Failure to adhere to a prescribed medication-dosage regimen is a dangerous and ubiquitous problem. Missing a prescribed dosage of certain medications, such as blood-pressure medicine, may result in significant harm and even death. Accidental overdose of prescription medication often causes negative effects that are even more dangerous and immediate than missing a prescribed dosage.
According to the National Council on Patient Information, up to 60% of all prescribed medication is taken incorrectly. Physicians take only 75% of prescribed pills correctly. Non-compliance costs more than $300 billion a year in the USA, accounts for 13% of all hospital admissions, and causes 300,000 deaths.
In addition to prescribed medication, there are vitamins and other supplements that do not require a prescription from a doctor and that are also recommended for use according to a regular schedule. Failure to adhere to a recommended schedule may lessen the effectiveness of the vitamins and other supplements and may exposes a consumer to the risk of overdose. Pills prescribed by veterinarians for the care of animals are associated with similar risks and consequences when not used according to a prescribed dosing schedule.

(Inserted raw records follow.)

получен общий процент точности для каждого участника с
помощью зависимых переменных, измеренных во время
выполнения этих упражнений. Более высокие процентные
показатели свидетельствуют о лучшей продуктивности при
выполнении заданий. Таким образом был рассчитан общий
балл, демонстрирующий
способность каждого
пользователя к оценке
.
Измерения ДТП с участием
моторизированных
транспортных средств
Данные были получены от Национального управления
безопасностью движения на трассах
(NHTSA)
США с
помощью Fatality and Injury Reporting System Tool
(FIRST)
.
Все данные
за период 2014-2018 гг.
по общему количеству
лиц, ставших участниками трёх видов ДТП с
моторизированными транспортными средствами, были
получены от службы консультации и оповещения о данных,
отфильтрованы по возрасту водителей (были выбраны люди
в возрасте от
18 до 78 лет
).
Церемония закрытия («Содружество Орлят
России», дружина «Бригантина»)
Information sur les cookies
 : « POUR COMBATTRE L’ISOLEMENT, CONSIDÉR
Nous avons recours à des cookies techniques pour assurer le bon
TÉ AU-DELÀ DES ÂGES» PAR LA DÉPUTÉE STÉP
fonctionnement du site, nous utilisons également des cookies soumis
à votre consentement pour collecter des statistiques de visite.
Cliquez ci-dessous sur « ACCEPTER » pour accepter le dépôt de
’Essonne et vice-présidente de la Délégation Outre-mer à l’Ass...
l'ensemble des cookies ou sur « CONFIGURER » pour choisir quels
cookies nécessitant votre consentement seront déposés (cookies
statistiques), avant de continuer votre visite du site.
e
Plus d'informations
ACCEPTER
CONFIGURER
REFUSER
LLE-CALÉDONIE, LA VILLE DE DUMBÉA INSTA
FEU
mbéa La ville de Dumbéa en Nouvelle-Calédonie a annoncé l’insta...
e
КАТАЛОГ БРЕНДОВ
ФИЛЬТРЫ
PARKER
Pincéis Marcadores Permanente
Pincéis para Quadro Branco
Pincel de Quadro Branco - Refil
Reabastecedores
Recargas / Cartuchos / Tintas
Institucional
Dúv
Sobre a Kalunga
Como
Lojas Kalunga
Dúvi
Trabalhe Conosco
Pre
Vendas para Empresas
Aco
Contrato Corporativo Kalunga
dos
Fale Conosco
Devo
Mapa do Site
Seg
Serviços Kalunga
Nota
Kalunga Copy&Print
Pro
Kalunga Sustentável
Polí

Trying to determine whether or not a particular dose has already been taken or administered is, for many, an even more difficult aspect of adhering to a recommended administration schedule than remembering the times of scheduled doses. The repetitive nature of consuming pills on a daily basis can lead to confusion with regard to whether or not a particular dose that were scheduled for administration have, in fact, been administered.

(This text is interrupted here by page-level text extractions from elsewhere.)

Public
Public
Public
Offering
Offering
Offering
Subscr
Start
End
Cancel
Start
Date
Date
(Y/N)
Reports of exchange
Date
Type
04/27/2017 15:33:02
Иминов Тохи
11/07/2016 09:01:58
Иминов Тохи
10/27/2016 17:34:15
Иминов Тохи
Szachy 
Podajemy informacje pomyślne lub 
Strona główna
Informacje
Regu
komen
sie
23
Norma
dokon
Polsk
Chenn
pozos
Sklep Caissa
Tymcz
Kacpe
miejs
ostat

Many different medicine dispensers and medicine-dispensing regimes have been proposed and developed in order to assist consumers in self-administration of drugs, vitamins, and other consumables. However, the fact that, according to current statistics, non-compliance with administration schedules continues to be a serious problem and represents a significant financial burden to consumers as well as to society, as a whole, indicates that the many proposed and currently-available regimes and dispensers have not effectively addressed problems associated with self-administration of pills by consumers.

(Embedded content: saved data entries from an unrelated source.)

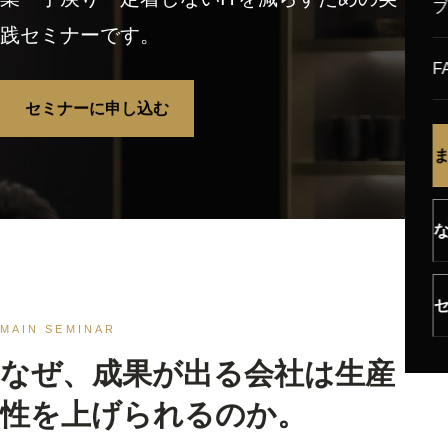
践セミナーです。
F
セミナーに申し込む
MAIN SEMINAR
なぜ、成果が出る会社は生産
性を上げられるのか。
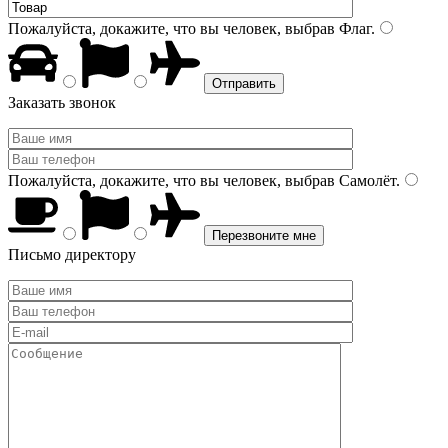
Пожалуйста, докажите, что вы человек, выбрав
Флаг
.
Заказать звонок
Пожалуйста, докажите, что вы человек, выбрав
Самолёт
.
Письмо директору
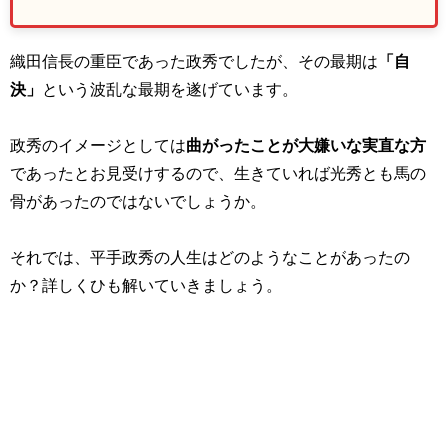
織田信長の重臣であった政秀でしたが、その最期は
「自
決」
という波乱な最期を遂げています。
政秀のイメージとしては
曲がったことが大嫌いな実直な方
であったとお見受けするので、生きていれば光秀とも馬の
骨があったのではないでしょうか。
それでは、平手政秀の人生はどのようなことがあったの
か？詳しくひも解いていきましょう。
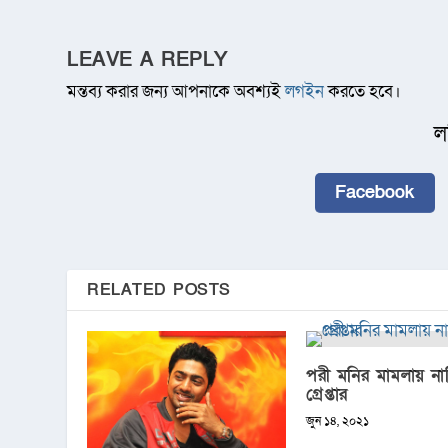
LEAVE A REPLY
মন্তব্য করার জন্য আপনাকে অবশ্যই
লগইন
করতে হবে।
ল
Facebook
RELATED POSTS
পরী মনির মামলায় না
গ্রেপ্তার
জুন ১৪, ২০২১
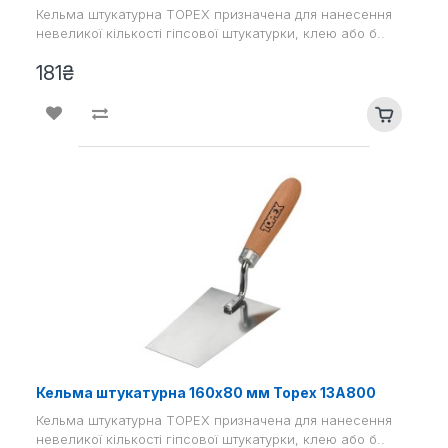
Кельма штукатурна TOPEX призначена для нанесення
невеликої кількості гіпсової штукатурки, клею або б..
181₴
Кельма штукатурна 160х80 мм Topex 13A800
Кельма штукатурна TOPEX призначена для нанесення
невеликої кількості гіпсової штукатурки, клею або б..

Many medications, vitamins, and supplements are currently distributed in threaded bottles. Most often, these threaded bottles are blow-molded. Unlike injection molded bottles, a blow-molded bottle can be readily manufactured to have a neck portion smaller in diameter than the diameter of the main portion of the bottle. Blow-molded bottles can be easily scaled to have larger volumes without proportionally increasing cap sizes. Blow-molded bottles can be manufactured to have different volumes, shapes, and sizes that share a commonly sized neck and thus a commonly sized cap. Blow-molded, threaded bottles are mass-produced at low cost. A significant portion of existing manufacturing facilitates and automated dispensing systems are configured to produce and use threaded bottles.